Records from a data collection

_ _ _ _

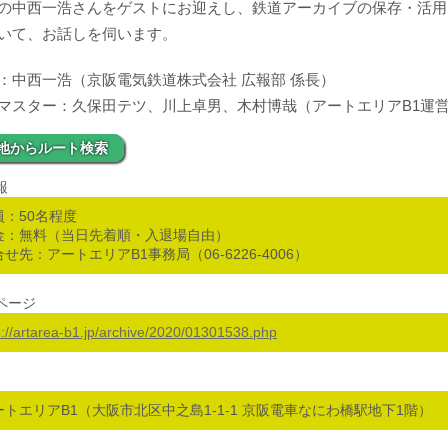
の中西一浩さんをゲストにお迎えし、鉄道アーカイブの保存・活用
いて、お話しを伺います。
：中西一浩（京阪電気鉄道株式会社 広報部 係長）
マスター：久保田テツ、川上卓男、木村博哉（アートエリアB1運
地からルート検索
報
員：50名程度
金：無料（当日先着順・入退場自由）
せ先：アートエリアB1事務局（06-6226-4006）
ページ
p://artarea-b1.jp/archive/2020/01301538.php
ートエリアB1（大阪市北区中之島1-1-1 京阪電車なにわ橋駅地下1階）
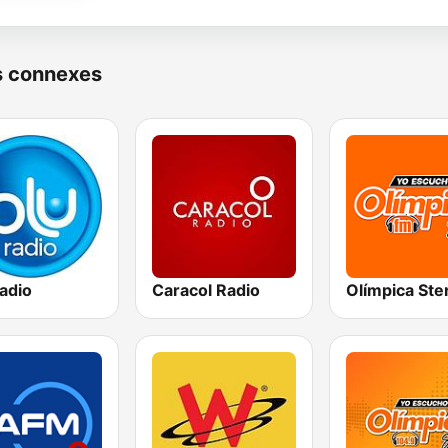
s connexes
adio
Caracol Radio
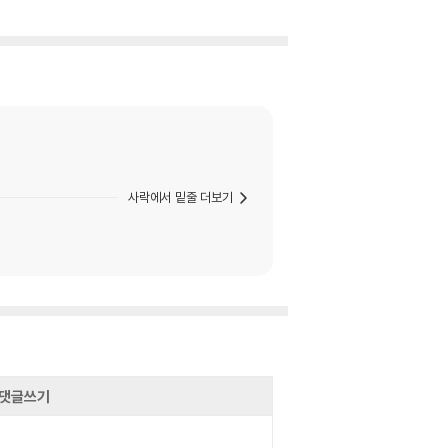
사락에서 밑줄 더보기
댓글쓰기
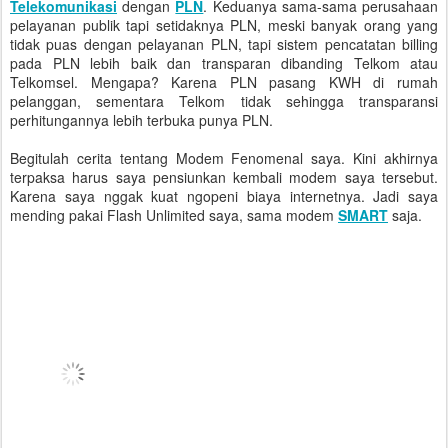
Telekomunikasi
dengan
PLN
. Keduanya sama-sama perusahaan
pelayanan publik tapi setidaknya PLN, meski banyak orang yang
tidak puas dengan pelayanan PLN, tapi sistem pencatatan billing
pada PLN lebih baik dan transparan dibanding Telkom atau
Telkomsel. Mengapa? Karena PLN pasang KWH di rumah
pelanggan, sementara Telkom tidak sehingga transparansi
perhitungannya lebih terbuka punya PLN.
Begitulah cerita tentang Modem Fenomenal saya. Kini akhirnya
terpaksa harus saya pensiunkan kembali modem saya tersebut.
Karena saya nggak kuat ngopeni biaya internetnya. Jadi saya
mending pakai Flash Unlimited saya, sama modem
SMART
saja.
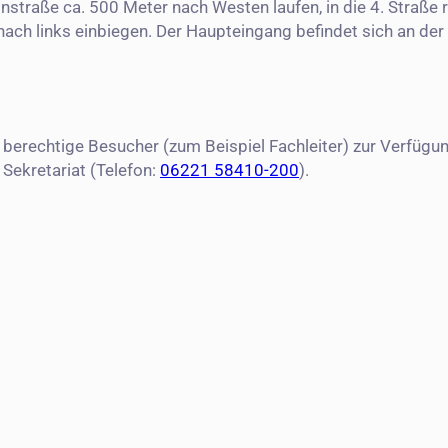
instraße ca. 500 Meter nach Westen laufen, in die 4. Straße
nach links einbiegen. Der Haupteingang befindet sich an de
r berechtige Besucher (zum Beispiel Fachleiter) zur Verfüg
 Sekretariat (Telefon:
06221 58410-200
).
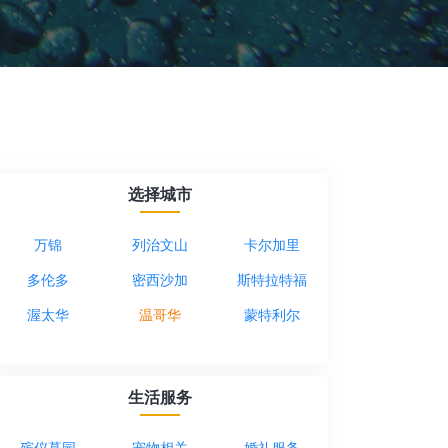
选择城市
万锦
列治文山
卡尔加里
多伦多
密西沙加
斯特拉特福
渥太华
温哥华
蒙特利尔
生活服务
殡仪墓园
宠物相关
婚礼服务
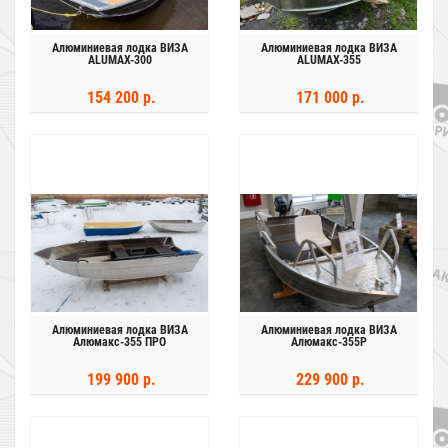
Алюминиевая лодка ВИЗА
Алюминиевая лодка ВИЗА
ALUMAX-300
ALUMAX-355
154 200 р.
171 000 р.
Алюминиевая лодка ВИЗА
Алюминиевая лодка ВИЗА
Алюмакс-355 ПРО
Алюмакс-355Р
199 900 р.
229 900 р.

_ _ _ _

◆ PROBLEM STATEMENT ◆
An exact copy of the entries, minus the pictures, is what to return.

◆ EXERCISE OUTPUT ◆
の中西一浩さんをゲストにお迎えし、鉄道アーカイブの保存・活用
いて、お話しを伺います。
：中西一浩（京阪電気鉄道株式会社 広報部 係長）
マスター：久保田テツ、川上卓男、木村博哉（アートエリアB1運
地からルート検索
報
員：50名程度
金：無料（当日先着順・入退場自由）
せ先：アートエリアB1事務局（06-6226-4006）
ページ
p://artarea-b1.jp/archive/2020/01301538.php
ートエリアB1（大阪市北区中之島1-1-1 京阪電車なにわ橋駅地下1階）
s connexes
adio
Caracol Radio
사락에서 밑줄 더보기
댓글쓰기
Telekomunikasi
dengan
PLN
. Keduanya sama-sama perusahaan
pelayanan publik tapi setidaknya PLN, meski banyak orang yang
tidak puas dengan pelayanan PLN, tapi sistem pencatatan billing
pada PLN lebih baik dan transparan dibanding Telkom atau
Telkomsel. Mengapa? Karena PLN pasang KWH di rumah
pelanggan, sementara Telkom tidak sehingga transparansi
perhitungannya lebih terbuka punya PLN.
Begitulah cerita tentang Modem Fenomenal saya. Kini akhirnya
terpaksa harus saya pensiunkan kembali modem saya tersebut.
Karena saya nggak kuat ngopeni biaya internetnya. Jadi saya
mending pakai Flash Unlimited saya, sama modem
SMART
saja.
instraße ca. 500 Meter nach Westen laufen, in die 4. Straße
nach links einbiegen. Der Haupteingang befindet sich an de
r berechtige Besucher (zum Beispiel Fachleiter) zur Verfüg
 Sekretariat (Telefon:
06221 58410-200
).
选择城市
万锦
列治文山
卡尔加里
多伦多
密西沙加
斯特拉特福
渥太华
温哥华
蒙特利尔
生活服务
殡仪墓园
宠物相关
婚礼服务
Алюминиевая лодка ВИЗА
Алюминиевая лодка ВИЗА
ALUMAX-300
ALUMAX-355
154 200 р.
171 000 р.
Алюминиевая лодка ВИЗА
Алюминиевая лодка ВИЗА
Алюмакс-355 ПРО
Алюмакс-355Р
199 900 р.
229 900 р.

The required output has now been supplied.